On a website I have implemented the login using OpenID (based on StackOverflow).
But I can't seem to logout.
On my host I can logout but when the user tries to login again (especially with google) the authentication goes through without requiring the user to type in name and password.
How can I indicate to the OpenID Provider that a user is no longer logged into the site?
OpenID authenticates users to your site, when then starts a session on your site. You destroy or invalidate your site's session separately from the user's session with their OpenID provider.
User visits joewidgets.com > User logs in with OpenID (with a new or existing provider session) > ... User clicks logout > joewidgets.com destroys/invalidates the session.
If the user has their OpenID provider keep them logged in, and your system automatically checks, then it will create a new local session. (Un)fortunately, you don't/can't worry about what the user does or does not do at their provider, which is a pro/con of OpenID.
There is an argument at Social Lipstick which calls for "Single Sign-Out", but OpenID does not currently provide this function.
This is called Single Logout or Single Sign-Out, which OpenID doesn't support. In my opinion, SSO without logout is a big security hole. Logging out a single site doesn't mean much if others can just get in with a few clicks.

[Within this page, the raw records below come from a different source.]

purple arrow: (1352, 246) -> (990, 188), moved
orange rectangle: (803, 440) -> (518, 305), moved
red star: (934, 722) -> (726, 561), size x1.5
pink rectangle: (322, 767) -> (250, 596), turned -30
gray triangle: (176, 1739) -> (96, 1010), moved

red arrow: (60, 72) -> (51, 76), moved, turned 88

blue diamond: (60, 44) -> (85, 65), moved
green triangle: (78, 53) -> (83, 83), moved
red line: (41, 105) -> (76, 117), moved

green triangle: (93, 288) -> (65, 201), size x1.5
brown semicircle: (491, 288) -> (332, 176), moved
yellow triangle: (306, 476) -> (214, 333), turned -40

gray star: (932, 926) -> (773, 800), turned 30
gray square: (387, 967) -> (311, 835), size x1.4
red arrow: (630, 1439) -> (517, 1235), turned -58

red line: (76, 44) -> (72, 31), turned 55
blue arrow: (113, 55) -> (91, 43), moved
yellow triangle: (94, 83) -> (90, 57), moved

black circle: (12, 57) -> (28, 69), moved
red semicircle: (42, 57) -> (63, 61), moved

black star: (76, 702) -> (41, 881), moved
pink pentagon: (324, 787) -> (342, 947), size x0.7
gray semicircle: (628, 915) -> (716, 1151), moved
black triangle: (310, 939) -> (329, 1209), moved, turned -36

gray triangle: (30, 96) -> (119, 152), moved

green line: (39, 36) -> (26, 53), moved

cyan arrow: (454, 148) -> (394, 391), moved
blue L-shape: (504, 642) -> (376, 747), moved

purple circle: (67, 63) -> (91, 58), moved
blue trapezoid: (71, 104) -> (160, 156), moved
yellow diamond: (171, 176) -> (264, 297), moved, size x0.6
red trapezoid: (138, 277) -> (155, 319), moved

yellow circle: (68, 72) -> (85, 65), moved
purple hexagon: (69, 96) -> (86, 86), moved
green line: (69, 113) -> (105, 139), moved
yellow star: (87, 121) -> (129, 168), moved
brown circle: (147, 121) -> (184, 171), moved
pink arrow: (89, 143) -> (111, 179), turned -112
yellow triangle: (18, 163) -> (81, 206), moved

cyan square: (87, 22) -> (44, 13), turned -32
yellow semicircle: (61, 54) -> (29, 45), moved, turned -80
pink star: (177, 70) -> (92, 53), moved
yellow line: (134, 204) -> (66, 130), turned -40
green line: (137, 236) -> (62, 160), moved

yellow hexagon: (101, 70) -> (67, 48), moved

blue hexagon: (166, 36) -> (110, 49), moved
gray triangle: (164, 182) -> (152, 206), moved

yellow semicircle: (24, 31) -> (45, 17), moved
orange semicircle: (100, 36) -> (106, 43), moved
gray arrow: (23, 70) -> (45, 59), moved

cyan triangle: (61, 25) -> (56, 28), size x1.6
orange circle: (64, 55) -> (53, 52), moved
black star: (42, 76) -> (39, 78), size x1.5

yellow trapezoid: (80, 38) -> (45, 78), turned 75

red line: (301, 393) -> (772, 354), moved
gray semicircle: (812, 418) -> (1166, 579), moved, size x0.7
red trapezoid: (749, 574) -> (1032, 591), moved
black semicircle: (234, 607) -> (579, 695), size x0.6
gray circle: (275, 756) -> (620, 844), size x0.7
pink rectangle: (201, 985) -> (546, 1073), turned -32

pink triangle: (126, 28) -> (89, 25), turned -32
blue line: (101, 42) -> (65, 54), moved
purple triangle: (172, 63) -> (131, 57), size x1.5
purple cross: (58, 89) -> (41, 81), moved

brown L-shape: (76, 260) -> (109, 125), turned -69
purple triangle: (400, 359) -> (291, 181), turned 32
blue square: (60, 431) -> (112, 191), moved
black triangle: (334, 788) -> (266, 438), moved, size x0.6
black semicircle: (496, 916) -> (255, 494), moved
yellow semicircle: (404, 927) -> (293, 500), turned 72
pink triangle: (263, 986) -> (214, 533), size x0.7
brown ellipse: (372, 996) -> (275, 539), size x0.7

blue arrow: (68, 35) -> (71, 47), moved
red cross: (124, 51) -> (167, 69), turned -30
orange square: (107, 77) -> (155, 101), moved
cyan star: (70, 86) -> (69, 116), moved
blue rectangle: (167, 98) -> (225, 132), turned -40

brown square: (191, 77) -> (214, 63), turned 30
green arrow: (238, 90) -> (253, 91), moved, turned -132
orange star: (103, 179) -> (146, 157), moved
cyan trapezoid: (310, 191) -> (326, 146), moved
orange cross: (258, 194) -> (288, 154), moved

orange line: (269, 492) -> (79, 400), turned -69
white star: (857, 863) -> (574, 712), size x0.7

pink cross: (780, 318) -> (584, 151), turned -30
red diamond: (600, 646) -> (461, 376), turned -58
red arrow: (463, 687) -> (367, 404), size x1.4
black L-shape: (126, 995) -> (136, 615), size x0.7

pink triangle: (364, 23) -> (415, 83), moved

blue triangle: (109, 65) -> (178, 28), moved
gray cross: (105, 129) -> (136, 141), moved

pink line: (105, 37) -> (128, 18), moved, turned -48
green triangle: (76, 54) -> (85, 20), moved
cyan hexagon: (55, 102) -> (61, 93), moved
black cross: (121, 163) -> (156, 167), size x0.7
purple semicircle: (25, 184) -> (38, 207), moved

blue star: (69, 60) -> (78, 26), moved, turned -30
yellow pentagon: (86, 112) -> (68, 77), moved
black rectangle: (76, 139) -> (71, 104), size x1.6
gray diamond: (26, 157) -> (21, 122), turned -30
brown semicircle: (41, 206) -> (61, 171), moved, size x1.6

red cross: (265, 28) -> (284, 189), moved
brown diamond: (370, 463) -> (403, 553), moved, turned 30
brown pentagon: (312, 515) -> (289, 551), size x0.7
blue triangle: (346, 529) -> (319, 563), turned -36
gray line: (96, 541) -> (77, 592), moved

For now, we have to remember the provider. If it's someone we know, we trigger the logout process for them. For Google, the URL is,
https://www.google.com/accounts/Logout
The logout flow is ugly but it does the job.
That's generally something handled by the OpenID provider - for instance, if the user remains logged into their Google account and checked the box to "remember" the OpenID authorization for your particular site, then the provider will transparently log them in and redirect them back without displaying the login prompt.
"It's a feature not a bug"
The id provider can choose to keep the user authorized for the provider through cookies, and further can choose not to re prompt the user about sharing the same information that was shared previously (with a prompt). So when the user on Site A, asked to be authorized through Site B, and got redirected, Site B first asked for the user to authenticate him or her self. Then Site B asked if it should share any information (and sometimes which information) with Site A. At this point it will also customarily ask if you want to automatically share this same information in the future. Some providers will assume yes, some no, some won't ask. Site B then redirects to Site A and shares the information, you're now logged in.
If Site A makes a second redirection to Site B to request a login, Site B might
1) Already have a cookie that authenticates the current user of Site B.
2) Already have a record of what information is acceptable to share with Site B.
3) Automatically share this information through a redirect without pausing to prompt the user at all.
This is a feature centered around convenience.